DECLARE #counter INT
SET #counter = 10
WHILE #counter > 0
BEGIN
-- call a procedure which returns some resultset
SELECT #counter-- (simulating the effect of stored proc returning some resultset)
SET #counter = #counter - 1
END
The script result was executed using SSMS and default option on query window is set to show “Results to Grid”[Ctrl+d shortcut].
Easy Solution:
Try setting the results to file to avoid the grid to be built and painted on the SSMS client. [CTRL+SHIFT+F keyboard shortcut to set the query results to file].
This issue is related to : stackoverflow query
Man, this is seriously a case of a computer doing what you told it to do instead of what you wanted it to do.
If you don't want it to return results, then don't ask it to return results. Refactor that stored procedure into two:
CREATE PROCEDURE [dbo].[insertSomeData] (#myParam int) AS
BEGIN
DECLARE #reply varchar(2048)
--... Do a bunch of inserts/updates...
EXEC SelectOutput
END
GO
CREATE PROCEDURE SelectOutput AS
BEGIN
SET #reply = '<xml><big /><outputs /></xml>'
SELECT #reply
END
From which client are you calling the stored procedure?

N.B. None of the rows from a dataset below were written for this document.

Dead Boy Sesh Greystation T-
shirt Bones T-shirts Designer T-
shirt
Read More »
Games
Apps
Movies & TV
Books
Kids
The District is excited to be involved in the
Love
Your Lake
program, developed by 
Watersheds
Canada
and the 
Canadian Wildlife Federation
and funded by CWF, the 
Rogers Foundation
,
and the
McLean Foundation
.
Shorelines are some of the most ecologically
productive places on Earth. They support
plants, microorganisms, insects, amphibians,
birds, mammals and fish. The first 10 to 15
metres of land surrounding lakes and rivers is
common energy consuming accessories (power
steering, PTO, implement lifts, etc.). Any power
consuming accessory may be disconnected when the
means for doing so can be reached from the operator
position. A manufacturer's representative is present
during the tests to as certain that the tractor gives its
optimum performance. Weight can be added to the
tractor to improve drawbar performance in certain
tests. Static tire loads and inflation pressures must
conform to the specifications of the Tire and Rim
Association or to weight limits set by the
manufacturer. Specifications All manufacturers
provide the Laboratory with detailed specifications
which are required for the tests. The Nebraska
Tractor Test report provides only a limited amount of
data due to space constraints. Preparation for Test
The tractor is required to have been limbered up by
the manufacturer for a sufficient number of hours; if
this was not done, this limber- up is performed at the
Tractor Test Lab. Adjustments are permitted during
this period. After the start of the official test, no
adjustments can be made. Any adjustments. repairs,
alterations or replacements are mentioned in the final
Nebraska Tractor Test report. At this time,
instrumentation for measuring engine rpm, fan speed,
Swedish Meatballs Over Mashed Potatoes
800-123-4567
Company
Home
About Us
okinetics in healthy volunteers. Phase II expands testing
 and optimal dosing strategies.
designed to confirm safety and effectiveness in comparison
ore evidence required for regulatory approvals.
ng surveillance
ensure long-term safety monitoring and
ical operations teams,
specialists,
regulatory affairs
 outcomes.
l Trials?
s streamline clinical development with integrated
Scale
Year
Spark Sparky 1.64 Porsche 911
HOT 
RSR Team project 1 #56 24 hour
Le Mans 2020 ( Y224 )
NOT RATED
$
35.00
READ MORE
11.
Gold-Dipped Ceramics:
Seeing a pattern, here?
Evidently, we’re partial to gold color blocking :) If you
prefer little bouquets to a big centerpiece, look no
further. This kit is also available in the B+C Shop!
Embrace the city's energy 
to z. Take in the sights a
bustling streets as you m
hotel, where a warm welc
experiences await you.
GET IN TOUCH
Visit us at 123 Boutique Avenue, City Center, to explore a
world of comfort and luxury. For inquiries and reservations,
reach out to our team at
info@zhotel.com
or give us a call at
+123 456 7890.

Say it was from C#, and you're calling it like:
var com = myConnection.CreateCommand();
com.CommandText = "exec insertSomeData 1";
var read = com.ExecuteReader();
This will not yet retrieve the result from the server; you have to call Read() for that:
read.Read();
var myBigString = read[0].ToString();
So if you don't call Read, the XML won't leave the Sql Server. You can even call the procedure with ExecuteNonQuery:
var com = myConnection.CreateCommand();
com.CommandText = "exec insertSomeData 1";
com.ExecuteNonQuery();
Here the client won't even ask for the result of the select.

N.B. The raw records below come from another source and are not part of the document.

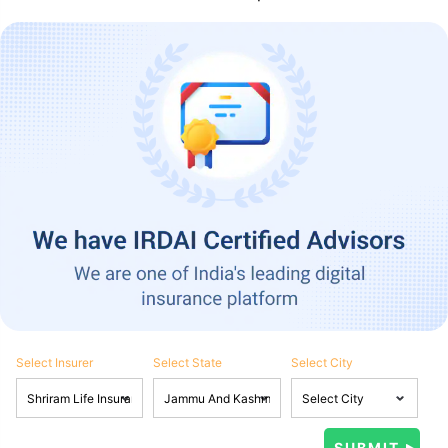
Select Insurer
Select State
Select City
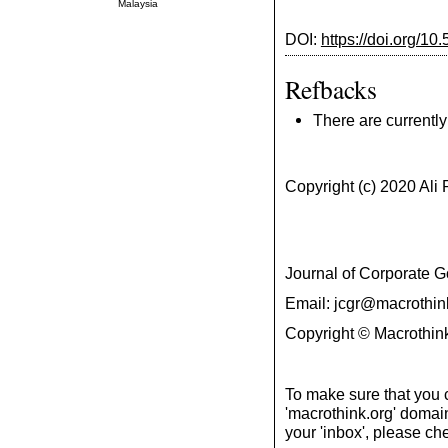
Malaysia
DOI:
https://doi.org/10
Refbacks
There are currently
Copyright (c) 2020 Al
Journal of Corporate
Email: jcgr@macrothin
Copyright © Macrothink
To make sure that you 
'macrothink.org' domains
your 'inbox', please che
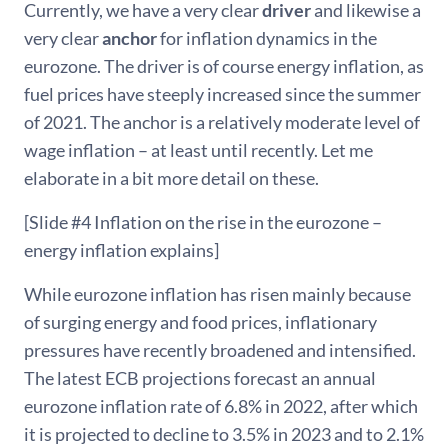
Currently, we have a very clear
driver
and likewise a
very clear
anchor
for inflation dynamics in the
eurozone. The driver is of course energy inflation, as
fuel prices have steeply increased since the summer
of 2021. The anchor is a relatively moderate level of
wage inflation – at least until recently. Let me
elaborate in a bit more detail on these.
[Slide #4 Inflation on the rise in the eurozone –
energy inflation explains]
While eurozone inflation has risen mainly because
of surging energy and food prices, inflationary
pressures have recently broadened and intensified.
The latest ECB projections forecast an annual
eurozone inflation rate of 6.8% in 2022, after which
it is projected to decline to 3.5% in 2023 and to 2.1%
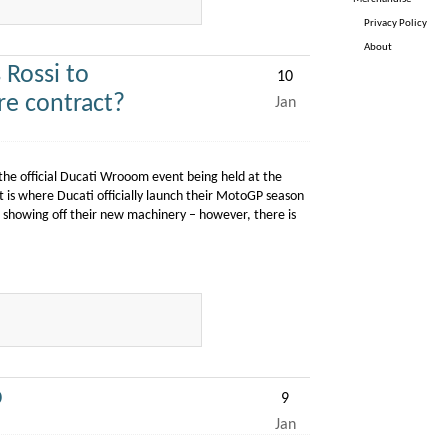
Privacy Policy
About
Rossi to
10
re contract?
Jan
m the official Ducati Wrooom event being held at the
is where Ducati officially launch their MotoGP season
as showing off their new machinery – however, there is
p
9
Jan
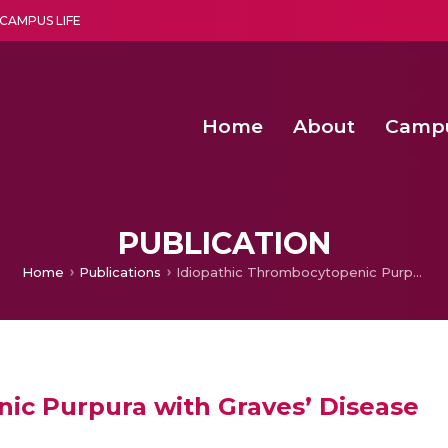
CAMPUS LIFE
Home
About
Camp
a multi-disciplinary research and teaching institute peacefully blended with science and spirituality
Second Convocation Day Ce
Agentic AI Hackathon 2026
Peer to Peer Clustering and Network S
PUBLICATION
Home
Publications
Idiopathic Thrombocytopenic Purpura with Graves’ Disease
ic Purpura with Graves’ Disease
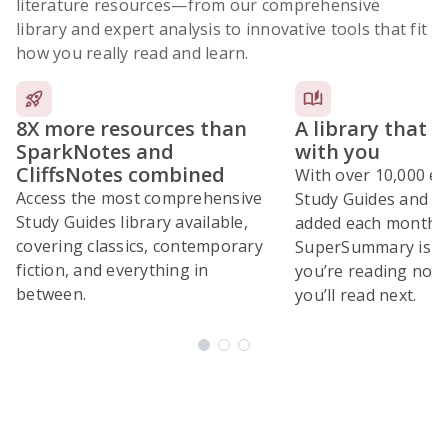
literature resources
—from our comprehensive
library and expert analysis to innovative tools that fit
how you really read and learn.
8X more resources than
A library that 
SparkNotes and
with you
CliffsNotes combined
With over 10,000 ex
Access the most comprehensive
Study Guides and 10
Study Guides library available,
added each month,
covering classics, contemporary
SuperSummary is bu
fiction, and everything in
you’re reading now
between.
you’ll read next.
Subscribe Risk-Free for 7 Days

You could create a SQL CLR stored procedure that execs this. Should be pretty easy.
I don't know if SQL Server has an option to suppress output (I don't think it does), but the SQL Query Analyzer has an option (under results tab) to "Discard Results".

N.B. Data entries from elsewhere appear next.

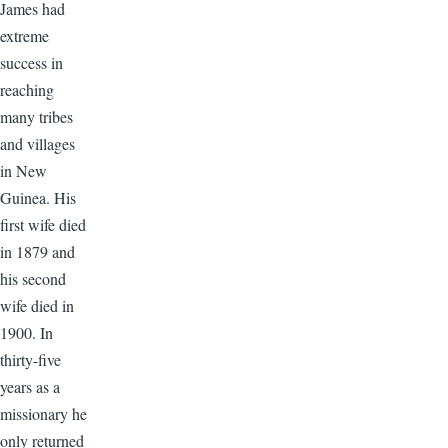
James had
extreme
success in
reaching
many tribes
and villages
in New
Guinea. His
first wife died
in 1879 and
his second
wife died in
1900. In
thirty-five
years as a
missionary he
only returned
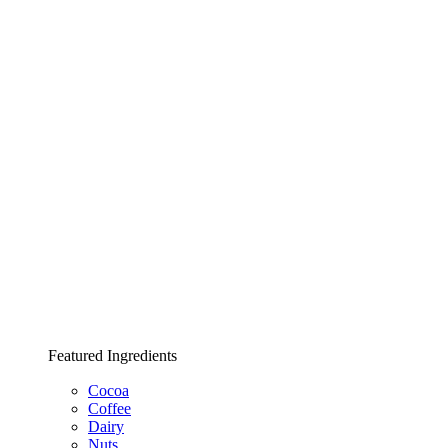
Featured Ingredients
Cocoa
Coffee
Dairy
Nuts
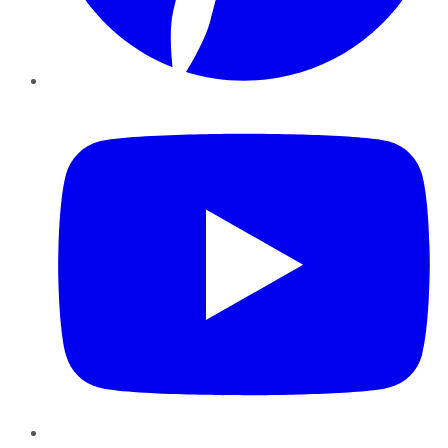
YouTube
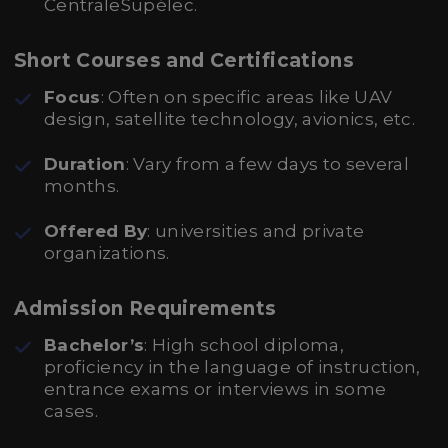
CentraleSupélec.
Short Courses and Certifications
Focus
: Often on specific areas like UAV
design, satellite technology, avionics, etc.
Duration
: Vary from a few days to several
months.
Offered By
: universities and private
organizations.
Admission Requirements
Bachelor’s
: High school diploma,
proficiency in the language of instruction,
entrance exams or interviews in some
cases.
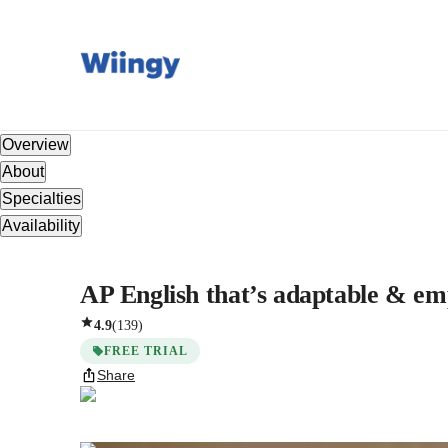
Overview
About
Specialties
Availability
AP English that’s adaptable & em
4.9
(
139
)
FREE TRIAL
Share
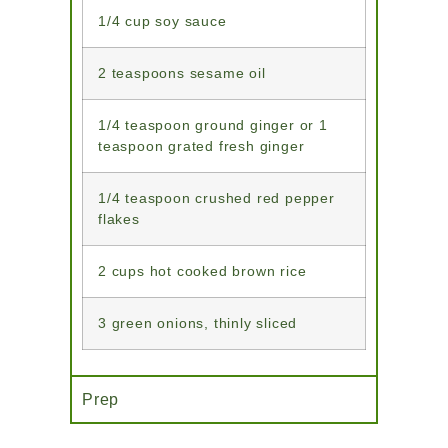
1/4 cup soy sauce
2 teaspoons sesame oil
1/4 teaspoon ground ginger or 1
teaspoon grated fresh ginger
1/4 teaspoon crushed red pepper
flakes
2 cups hot cooked brown rice
3 green onions, thinly sliced
Prep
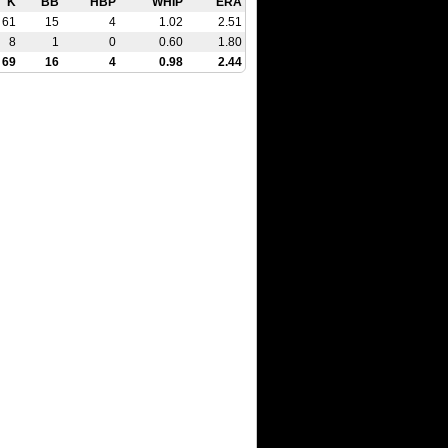
K
BB
HBP
WHIP
ERA
61
15
4
1.02
2.51
8
1
0
0.60
1.80
69
16
4
0.98
2.44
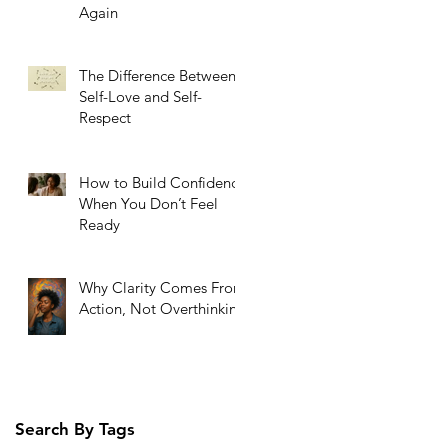
Again
The Difference Between
Self-Love and Self-
Respect
How to Build Confidence
When You Don’t Feel
Ready
Why Clarity Comes From
Action, Not Overthinking
Search By Tags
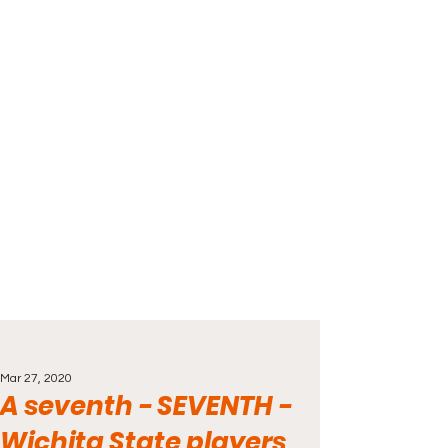
Mar 27, 2020
A seventh - SEVENTH -
Wichita State players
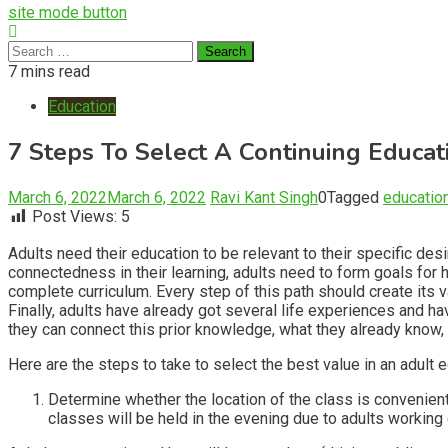
site mode button
Search
for:
7 mins read
Education
7 Steps To Select A Continuing Educat
March 6, 2022
March 6, 2022
Ravi Kant Singh
0
Tagged
educatio
Post Views:
5
Adults need their education to be relevant to their specific desi
connectedness in their learning, adults need to form goals for h
complete curriculum. Every step of this path should create its value
Finally, adults have already got several life experiences and 
they can connect this prior knowledge, what they already know, w
Here are the steps to take to select the best value in an adult
Determine whether the location of the class is convenient 
classes will be held in the evening due to adults working 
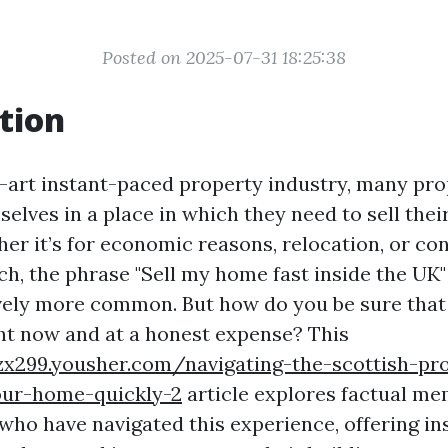
Posted on 2025-07-31 18:25:38
tion
e-art instant-paced property industry, many pr
selves in a place in which they need to sell the
her it’s for economic reasons, relocation, or co
tch, the phrase "Sell my home fast inside the UK
vely more common. But how do you be sure that
ght now and at a honest expense? This
fzx299.yousher.com/navigating-the-scottish-pr
our-home-quickly-2
article explores factual m
 who have navigated this experience, offering in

Are you running this through isql?
You said your server is crashing. What is crashing the application that consumes the output of this SQL or SQL Server itself (assuming SQL Server).
If you are using .Net Framework application to call the stored procedure then take a look at SQLCommand.ExecuteNonQuery. This just executes stored procedure with no results returned. If problem is at SQL Server level then you are going to have to do something different (i.e. change the stored procedure).
You can include in the SP a parameter to indicate if you want it to do the select or not, but of course, you need to have access and reprogram the SP.
CREATE PROCEDURE [dbo].[insertSomeData] (#myParam int, #doSelect bit=1) AS
DECLARE #reply varchar(2048)
... Do a bunch of inserts/updates...
SET #reply = '<xml><big /><outputs /></xml>'
if #doSelect = 1
SELECT #reply
GO
ever tried SET NOCOUNT ON; as an option?